*** Opening of PROVIDED INFORMATION ***

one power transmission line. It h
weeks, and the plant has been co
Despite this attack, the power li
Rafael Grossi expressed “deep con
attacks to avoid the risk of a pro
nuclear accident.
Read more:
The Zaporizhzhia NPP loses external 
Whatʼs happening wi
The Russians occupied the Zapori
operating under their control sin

*** Close of PROVIDED INFORMATION ***

◆ **ASSIGNMENT**
The material above should be returned exactly, in full.

◆ **SOLUTION TO THE PROBLEM**
one power transmission line. It h
weeks, and the plant has been co
Despite this attack, the power li
Rafael Grossi expressed “deep con
attacks to avoid the risk of a pro
nuclear accident.
Read more:
The Zaporizhzhia NPP loses external 
Whatʼs happening wi
The Russians occupied the Zapori
operating under their control sin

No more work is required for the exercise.